**** Supplied data ****

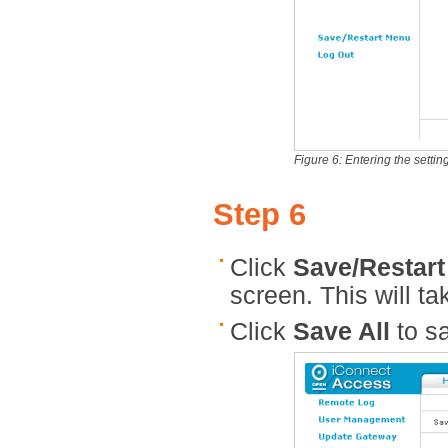
Figure 6: Entering the settin
Step 6
Click
Save/Restar
screen. This will t
Click
Save All
to sa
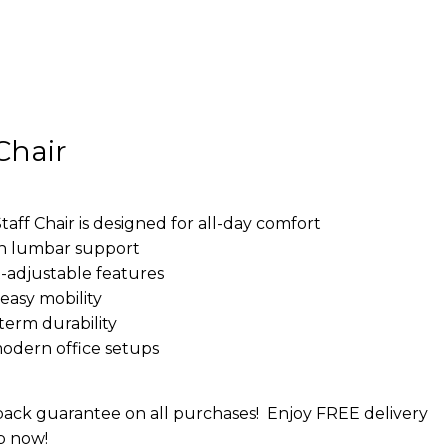
Chair
f Chair is designed for all-day comfort
h lumbar support
-adjustable features
easy mobility
term durability
modern office setups
ack guarantee on all purchases!
Enjoy FREE delivery
p now!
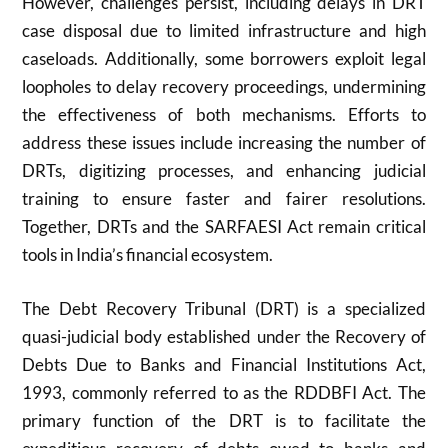
However, challenges persist, including delays in DRT
case disposal due to limited infrastructure and high
caseloads. Additionally, some borrowers exploit legal
loopholes to delay recovery proceedings, undermining
the effectiveness of both mechanisms. Efforts to
address these issues include increasing the number of
DRTs, digitizing processes, and enhancing judicial
training to ensure faster and fairer resolutions.
Together, DRTs and the SARFAESI Act remain critical
tools in India’s financial ecosystem.
The Debt Recovery Tribunal (DRT) is a specialized
quasi-judicial body established under the Recovery of
Debts Due to Banks and Financial Institutions Act,
1993, commonly referred to as the RDDBFI Act. The
primary function of the DRT is to facilitate the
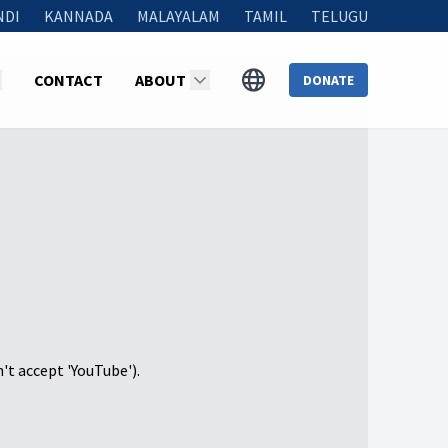
NDI
KANNADA
MALAYALAM
TAMIL
TELUGU
CONTACT
ABOUT
DONATE
n't accept 'YouTube').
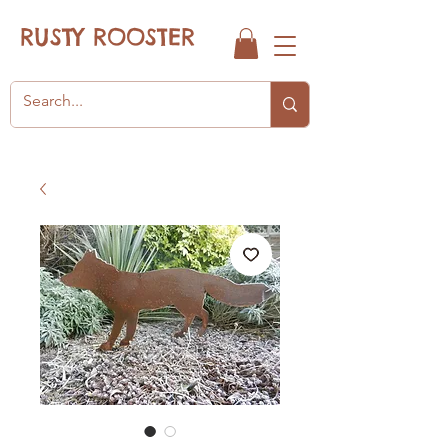
RUSTY ROOSTER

****

What needs to be done: Leaving out only the pictures, reproduce the listing exactly.

Solution for this problem:
Figure 6: Entering the settin
Step 6
Click
Save/Restar
screen. This will t
Click
Save All
to sa
Chair
f Chair is designed for all-day comfort
h lumbar support
-adjustable features
easy mobility
term durability
modern office setups
ack guarantee on all purchases!
Enjoy FREE delivery
p now!
However, challenges persist, including delays in DRT
case disposal due to limited infrastructure and high
caseloads. Additionally, some borrowers exploit legal
loopholes to delay recovery proceedings, undermining
the effectiveness of both mechanisms. Efforts to
address these issues include increasing the number of
DRTs, digitizing processes, and enhancing judicial
training to ensure faster and fairer resolutions.
Together, DRTs and the SARFAESI Act remain critical
tools in India’s financial ecosystem.
The Debt Recovery Tribunal (DRT) is a specialized
quasi-judicial body established under the Recovery of
Debts Due to Banks and Financial Institutions Act,
1993, commonly referred to as the RDDBFI Act. The
primary function of the DRT is to facilitate the
NDI
KANNADA
MALAYALAM
TAMIL
TELUGU
CONTACT
ABOUT
DONATE
n't accept 'YouTube').
RUSTY ROOSTER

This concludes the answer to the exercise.